_ASSIGNMENT:_ Retype the entries below without any change.
----- PROVIDED ENTRIES
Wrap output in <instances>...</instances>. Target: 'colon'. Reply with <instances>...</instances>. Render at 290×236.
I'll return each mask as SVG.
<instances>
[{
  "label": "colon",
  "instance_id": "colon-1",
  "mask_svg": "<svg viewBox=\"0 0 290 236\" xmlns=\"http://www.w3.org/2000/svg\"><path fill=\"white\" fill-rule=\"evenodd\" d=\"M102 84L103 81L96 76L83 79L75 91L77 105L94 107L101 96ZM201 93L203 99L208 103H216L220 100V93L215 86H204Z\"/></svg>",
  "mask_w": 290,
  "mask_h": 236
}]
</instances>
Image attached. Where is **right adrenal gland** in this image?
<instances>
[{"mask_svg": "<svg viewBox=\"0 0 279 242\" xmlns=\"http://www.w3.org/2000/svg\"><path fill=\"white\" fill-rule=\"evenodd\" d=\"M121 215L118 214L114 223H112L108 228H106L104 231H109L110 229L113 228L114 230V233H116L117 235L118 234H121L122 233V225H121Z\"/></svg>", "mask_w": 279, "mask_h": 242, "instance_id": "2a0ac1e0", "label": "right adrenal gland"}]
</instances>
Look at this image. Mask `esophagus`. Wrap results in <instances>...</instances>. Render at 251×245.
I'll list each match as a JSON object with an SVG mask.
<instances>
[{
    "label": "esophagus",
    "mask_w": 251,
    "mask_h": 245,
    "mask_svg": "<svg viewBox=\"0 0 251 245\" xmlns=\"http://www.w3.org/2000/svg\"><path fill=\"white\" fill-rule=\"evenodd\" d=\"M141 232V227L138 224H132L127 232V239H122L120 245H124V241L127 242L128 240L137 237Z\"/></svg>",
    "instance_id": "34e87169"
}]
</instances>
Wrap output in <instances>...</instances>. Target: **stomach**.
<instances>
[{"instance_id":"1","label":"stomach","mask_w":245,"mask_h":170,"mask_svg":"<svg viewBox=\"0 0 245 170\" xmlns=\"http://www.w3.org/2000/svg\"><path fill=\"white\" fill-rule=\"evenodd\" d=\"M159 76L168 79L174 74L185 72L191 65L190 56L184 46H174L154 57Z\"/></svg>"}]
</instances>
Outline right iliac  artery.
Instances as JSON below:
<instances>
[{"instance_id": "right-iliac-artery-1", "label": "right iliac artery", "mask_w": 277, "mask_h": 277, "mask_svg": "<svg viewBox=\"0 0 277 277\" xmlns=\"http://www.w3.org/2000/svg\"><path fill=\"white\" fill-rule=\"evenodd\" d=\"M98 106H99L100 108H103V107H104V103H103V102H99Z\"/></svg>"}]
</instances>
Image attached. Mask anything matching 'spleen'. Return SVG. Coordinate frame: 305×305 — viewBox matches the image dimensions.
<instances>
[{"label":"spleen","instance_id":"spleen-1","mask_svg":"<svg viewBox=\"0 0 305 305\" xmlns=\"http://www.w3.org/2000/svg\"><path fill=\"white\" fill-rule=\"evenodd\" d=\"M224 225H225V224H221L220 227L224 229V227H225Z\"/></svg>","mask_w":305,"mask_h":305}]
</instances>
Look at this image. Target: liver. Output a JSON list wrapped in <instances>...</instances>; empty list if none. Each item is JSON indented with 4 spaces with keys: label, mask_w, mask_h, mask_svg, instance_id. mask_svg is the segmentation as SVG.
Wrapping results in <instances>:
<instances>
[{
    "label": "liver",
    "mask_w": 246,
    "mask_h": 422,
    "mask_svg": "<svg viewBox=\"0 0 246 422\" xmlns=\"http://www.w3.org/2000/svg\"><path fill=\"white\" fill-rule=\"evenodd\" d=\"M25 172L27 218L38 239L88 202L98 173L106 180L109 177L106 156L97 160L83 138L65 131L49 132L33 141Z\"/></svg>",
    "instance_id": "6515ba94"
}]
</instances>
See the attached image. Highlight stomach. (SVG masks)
----------
_TASK ANSWER:_
Wrap output in <instances>...</instances>. Target: 'colon'. Reply with <instances>...</instances>. Render at 290×236.
I'll return each mask as SVG.
<instances>
[{
  "label": "colon",
  "instance_id": "colon-1",
  "mask_svg": "<svg viewBox=\"0 0 290 236\" xmlns=\"http://www.w3.org/2000/svg\"><path fill=\"white\" fill-rule=\"evenodd\" d=\"M102 84L103 81L96 76L83 79L75 91L77 105L94 107L101 96ZM201 93L203 99L208 103H216L220 100V93L215 86H204Z\"/></svg>",
  "mask_w": 290,
  "mask_h": 236
}]
</instances>
Image attached. Where is **right adrenal gland** in this image?
<instances>
[{"mask_svg": "<svg viewBox=\"0 0 279 242\" xmlns=\"http://www.w3.org/2000/svg\"><path fill=\"white\" fill-rule=\"evenodd\" d=\"M121 215L118 214L114 223H112L108 228H106L104 231H109L110 229L113 228L114 230V233H116L117 235L118 234H121L122 233V225H121Z\"/></svg>", "mask_w": 279, "mask_h": 242, "instance_id": "2a0ac1e0", "label": "right adrenal gland"}]
</instances>
Look at this image. Mask `esophagus`. Wrap results in <instances>...</instances>. Render at 251×245.
I'll list each match as a JSON object with an SVG mask.
<instances>
[{
    "label": "esophagus",
    "mask_w": 251,
    "mask_h": 245,
    "mask_svg": "<svg viewBox=\"0 0 251 245\" xmlns=\"http://www.w3.org/2000/svg\"><path fill=\"white\" fill-rule=\"evenodd\" d=\"M141 232V227L138 224H132L127 232V239H122L120 245H124V241L127 242L128 240L137 237Z\"/></svg>",
    "instance_id": "34e87169"
}]
</instances>
Wrap output in <instances>...</instances>. Target: **stomach**.
<instances>
[{"instance_id":"1","label":"stomach","mask_w":245,"mask_h":170,"mask_svg":"<svg viewBox=\"0 0 245 170\" xmlns=\"http://www.w3.org/2000/svg\"><path fill=\"white\" fill-rule=\"evenodd\" d=\"M159 76L168 79L174 74L185 72L191 65L190 56L184 46H174L154 57Z\"/></svg>"}]
</instances>
Outline right iliac  artery.
Instances as JSON below:
<instances>
[{"instance_id": "right-iliac-artery-1", "label": "right iliac artery", "mask_w": 277, "mask_h": 277, "mask_svg": "<svg viewBox=\"0 0 277 277\" xmlns=\"http://www.w3.org/2000/svg\"><path fill=\"white\" fill-rule=\"evenodd\" d=\"M98 106H99L100 108H103V107H104V103H103V102H99Z\"/></svg>"}]
</instances>
Image attached. Mask anything matching 'spleen'. Return SVG. Coordinate frame: 305×305 — viewBox matches the image dimensions.
<instances>
[{"label":"spleen","instance_id":"spleen-1","mask_svg":"<svg viewBox=\"0 0 305 305\" xmlns=\"http://www.w3.org/2000/svg\"><path fill=\"white\" fill-rule=\"evenodd\" d=\"M224 225H225V224H221L220 227L224 229V227H225Z\"/></svg>","mask_w":305,"mask_h":305}]
</instances>
Look at this image. Target: liver. Output a JSON list wrapped in <instances>...</instances>; empty list if none. Each item is JSON indented with 4 spaces with keys: label, mask_w, mask_h, mask_svg, instance_id. mask_svg is the segmentation as SVG.
Wrapping results in <instances>:
<instances>
[{
    "label": "liver",
    "mask_w": 246,
    "mask_h": 422,
    "mask_svg": "<svg viewBox=\"0 0 246 422\" xmlns=\"http://www.w3.org/2000/svg\"><path fill=\"white\" fill-rule=\"evenodd\" d=\"M25 172L27 218L38 239L88 202L98 173L106 180L109 177L106 156L97 160L83 138L65 131L49 132L33 141Z\"/></svg>",
    "instance_id": "6515ba94"
}]
</instances>
See the attached image. Highlight stomach. (SVG masks)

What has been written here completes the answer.